You remember that I didn't want Jonathan to have a transplant, right? Well, that was STILL what I was saying---that he wouldn't have to have a transplant, and that he would just be supernaturally healed! Thanks to my mom, I came to a very sobering realization that March 18th. What if God's way of healing Jonathan was WITH a transplant, using the medical knowledge and skills of doctors?! It was a real light-bulb moment for me. I quickly changed my "song and dance", and told God that it didn't matter to me HOW He healed my son---as long as He kept His promise that he WOULD heal him. Less than 45 minutes later, we got a phone call about an available heart. We accepted the gift we were being given with joy and trepidation. It was so hard, knowing that Jonathan's heart had to come from another child. Little did we know then, but that heart, from that precious little 22-month-old baby girl, would bring us so much joy. AND our experience with Jonathan would bind us together with some amazing people. Because of one act of kindness toward strangers, our donor family has blessed not only our family, but countless others that we have been able to bless over the last 13 years. Jonathan had his transplant on March 19th. That day will forever be a bittersweet day of celebration. We celebrate the life of our child, Jonathan, who is healthy and happy; and we celebrate Taylor Marie, whose life was cut short, but who gave us the most incredible gift. It's sadness mixed with joy.
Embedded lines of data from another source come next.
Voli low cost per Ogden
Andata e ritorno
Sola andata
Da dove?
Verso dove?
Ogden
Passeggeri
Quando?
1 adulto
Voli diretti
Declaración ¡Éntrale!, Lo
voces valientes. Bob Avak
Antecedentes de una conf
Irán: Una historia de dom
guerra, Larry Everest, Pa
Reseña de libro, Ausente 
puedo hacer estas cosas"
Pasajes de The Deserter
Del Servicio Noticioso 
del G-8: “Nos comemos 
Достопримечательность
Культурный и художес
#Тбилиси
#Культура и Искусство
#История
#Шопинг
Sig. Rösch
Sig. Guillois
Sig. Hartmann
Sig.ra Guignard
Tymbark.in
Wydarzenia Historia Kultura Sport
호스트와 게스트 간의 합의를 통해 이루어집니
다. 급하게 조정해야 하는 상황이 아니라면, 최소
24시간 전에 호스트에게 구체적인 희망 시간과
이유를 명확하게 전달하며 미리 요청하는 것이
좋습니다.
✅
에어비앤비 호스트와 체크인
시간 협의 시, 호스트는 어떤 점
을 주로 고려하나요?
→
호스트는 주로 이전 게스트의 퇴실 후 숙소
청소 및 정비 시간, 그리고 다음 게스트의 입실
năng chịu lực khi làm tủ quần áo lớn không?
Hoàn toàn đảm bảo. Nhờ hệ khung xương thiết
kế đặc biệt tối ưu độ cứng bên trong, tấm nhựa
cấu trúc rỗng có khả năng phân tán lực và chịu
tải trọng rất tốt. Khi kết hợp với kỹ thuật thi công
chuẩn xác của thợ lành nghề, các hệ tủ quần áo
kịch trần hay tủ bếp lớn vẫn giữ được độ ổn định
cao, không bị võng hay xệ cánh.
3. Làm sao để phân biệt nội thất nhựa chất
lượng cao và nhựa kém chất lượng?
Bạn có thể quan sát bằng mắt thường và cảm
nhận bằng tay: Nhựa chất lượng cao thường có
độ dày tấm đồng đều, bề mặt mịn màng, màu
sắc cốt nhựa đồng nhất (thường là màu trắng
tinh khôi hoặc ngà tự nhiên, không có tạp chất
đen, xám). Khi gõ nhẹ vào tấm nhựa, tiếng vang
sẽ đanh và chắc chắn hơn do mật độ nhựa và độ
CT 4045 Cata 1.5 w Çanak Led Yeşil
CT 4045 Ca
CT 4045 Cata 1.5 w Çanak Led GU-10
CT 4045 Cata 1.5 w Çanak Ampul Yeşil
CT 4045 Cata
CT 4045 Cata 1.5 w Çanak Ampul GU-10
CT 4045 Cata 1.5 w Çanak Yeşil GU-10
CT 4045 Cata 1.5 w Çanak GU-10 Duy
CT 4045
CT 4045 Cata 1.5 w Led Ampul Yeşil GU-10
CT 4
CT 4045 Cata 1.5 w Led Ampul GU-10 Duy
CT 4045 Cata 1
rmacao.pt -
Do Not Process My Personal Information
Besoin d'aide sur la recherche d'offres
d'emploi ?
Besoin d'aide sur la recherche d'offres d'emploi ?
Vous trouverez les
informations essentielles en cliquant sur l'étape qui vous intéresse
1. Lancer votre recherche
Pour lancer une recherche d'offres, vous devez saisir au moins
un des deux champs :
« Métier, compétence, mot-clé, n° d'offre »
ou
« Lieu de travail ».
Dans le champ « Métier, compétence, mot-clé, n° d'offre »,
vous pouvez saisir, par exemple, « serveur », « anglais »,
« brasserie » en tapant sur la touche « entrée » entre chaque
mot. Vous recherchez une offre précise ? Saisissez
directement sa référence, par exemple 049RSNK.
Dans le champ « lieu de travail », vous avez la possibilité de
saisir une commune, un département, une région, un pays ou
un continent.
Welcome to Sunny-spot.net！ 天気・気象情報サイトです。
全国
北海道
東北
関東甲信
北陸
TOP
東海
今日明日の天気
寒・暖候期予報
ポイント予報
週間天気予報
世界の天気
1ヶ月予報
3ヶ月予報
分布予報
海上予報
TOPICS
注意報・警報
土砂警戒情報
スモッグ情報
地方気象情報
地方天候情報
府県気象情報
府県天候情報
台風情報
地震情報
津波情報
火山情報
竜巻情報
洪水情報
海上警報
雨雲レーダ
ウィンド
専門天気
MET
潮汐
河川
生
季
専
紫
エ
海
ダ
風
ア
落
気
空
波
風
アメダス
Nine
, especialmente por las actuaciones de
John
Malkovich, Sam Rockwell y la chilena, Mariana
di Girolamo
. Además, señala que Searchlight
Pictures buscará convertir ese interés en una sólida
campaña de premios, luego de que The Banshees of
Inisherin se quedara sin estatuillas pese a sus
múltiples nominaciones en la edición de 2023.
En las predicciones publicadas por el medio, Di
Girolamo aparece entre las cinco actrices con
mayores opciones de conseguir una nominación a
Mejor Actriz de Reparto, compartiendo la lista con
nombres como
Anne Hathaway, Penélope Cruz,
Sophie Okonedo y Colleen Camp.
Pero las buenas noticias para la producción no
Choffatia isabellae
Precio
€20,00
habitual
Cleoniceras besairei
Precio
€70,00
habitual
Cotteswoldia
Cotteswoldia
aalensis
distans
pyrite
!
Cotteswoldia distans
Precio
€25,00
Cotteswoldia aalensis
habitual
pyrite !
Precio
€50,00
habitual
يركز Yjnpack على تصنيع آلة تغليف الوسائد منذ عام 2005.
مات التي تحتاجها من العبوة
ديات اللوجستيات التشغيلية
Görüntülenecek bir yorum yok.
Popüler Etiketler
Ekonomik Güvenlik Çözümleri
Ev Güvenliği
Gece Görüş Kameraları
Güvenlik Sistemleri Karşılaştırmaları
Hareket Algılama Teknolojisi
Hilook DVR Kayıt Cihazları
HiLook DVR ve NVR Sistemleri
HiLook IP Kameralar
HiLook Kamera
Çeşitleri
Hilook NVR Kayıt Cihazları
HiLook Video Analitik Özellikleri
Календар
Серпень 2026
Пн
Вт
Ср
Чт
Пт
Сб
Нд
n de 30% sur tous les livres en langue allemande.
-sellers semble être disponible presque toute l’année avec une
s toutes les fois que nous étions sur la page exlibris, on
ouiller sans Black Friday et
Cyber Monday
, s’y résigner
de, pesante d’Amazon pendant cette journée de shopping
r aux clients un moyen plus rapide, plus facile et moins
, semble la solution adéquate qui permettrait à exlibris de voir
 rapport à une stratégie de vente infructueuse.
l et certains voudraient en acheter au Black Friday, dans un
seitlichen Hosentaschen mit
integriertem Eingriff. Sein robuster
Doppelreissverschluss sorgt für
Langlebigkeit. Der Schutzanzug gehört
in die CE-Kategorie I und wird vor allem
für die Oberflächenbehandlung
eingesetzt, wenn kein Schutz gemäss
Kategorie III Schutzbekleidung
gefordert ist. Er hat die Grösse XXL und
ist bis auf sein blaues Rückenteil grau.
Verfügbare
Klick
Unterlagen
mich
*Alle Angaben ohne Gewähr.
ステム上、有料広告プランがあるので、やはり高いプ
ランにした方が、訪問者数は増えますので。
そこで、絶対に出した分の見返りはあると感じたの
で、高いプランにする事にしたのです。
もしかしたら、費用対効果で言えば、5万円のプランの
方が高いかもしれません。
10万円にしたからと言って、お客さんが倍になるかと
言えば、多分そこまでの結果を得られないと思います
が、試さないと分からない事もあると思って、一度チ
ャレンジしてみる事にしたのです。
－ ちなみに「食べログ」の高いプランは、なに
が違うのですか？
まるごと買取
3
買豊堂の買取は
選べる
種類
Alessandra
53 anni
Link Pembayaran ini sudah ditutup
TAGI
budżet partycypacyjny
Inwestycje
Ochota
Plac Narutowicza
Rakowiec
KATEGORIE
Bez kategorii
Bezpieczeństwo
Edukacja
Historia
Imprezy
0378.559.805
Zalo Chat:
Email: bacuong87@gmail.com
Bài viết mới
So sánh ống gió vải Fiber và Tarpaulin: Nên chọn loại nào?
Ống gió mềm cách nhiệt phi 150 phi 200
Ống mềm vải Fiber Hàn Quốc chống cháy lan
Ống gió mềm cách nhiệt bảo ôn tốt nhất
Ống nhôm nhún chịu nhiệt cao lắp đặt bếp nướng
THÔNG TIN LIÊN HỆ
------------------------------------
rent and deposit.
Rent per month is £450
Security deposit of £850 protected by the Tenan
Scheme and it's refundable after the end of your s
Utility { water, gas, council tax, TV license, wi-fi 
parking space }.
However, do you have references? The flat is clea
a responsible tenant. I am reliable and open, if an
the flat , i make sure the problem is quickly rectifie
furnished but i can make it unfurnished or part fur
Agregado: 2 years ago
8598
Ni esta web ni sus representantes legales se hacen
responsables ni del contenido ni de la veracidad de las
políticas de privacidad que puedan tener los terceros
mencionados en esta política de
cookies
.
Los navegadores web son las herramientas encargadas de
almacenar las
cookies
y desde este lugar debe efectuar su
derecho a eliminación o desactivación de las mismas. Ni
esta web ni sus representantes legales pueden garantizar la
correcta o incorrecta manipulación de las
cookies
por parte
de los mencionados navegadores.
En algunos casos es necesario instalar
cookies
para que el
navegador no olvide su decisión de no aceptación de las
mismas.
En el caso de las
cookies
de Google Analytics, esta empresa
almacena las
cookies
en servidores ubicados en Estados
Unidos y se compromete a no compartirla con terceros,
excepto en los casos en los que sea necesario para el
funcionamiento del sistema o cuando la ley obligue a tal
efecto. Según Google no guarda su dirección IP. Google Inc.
Thank you Matt and Denise, for sharing Taylor's heart with us. I can assure you, we have taken good care of it, and will continue to do so! Thank you, too, for allowing us to share Jonathan's life with you. I want you to always see that something good did come out of a terrible tragedy. Jonathan is the most wonderful big brother, son, and grandson you can possibly imagine. He is a young man of great strength and character. He will lead his generation in something great.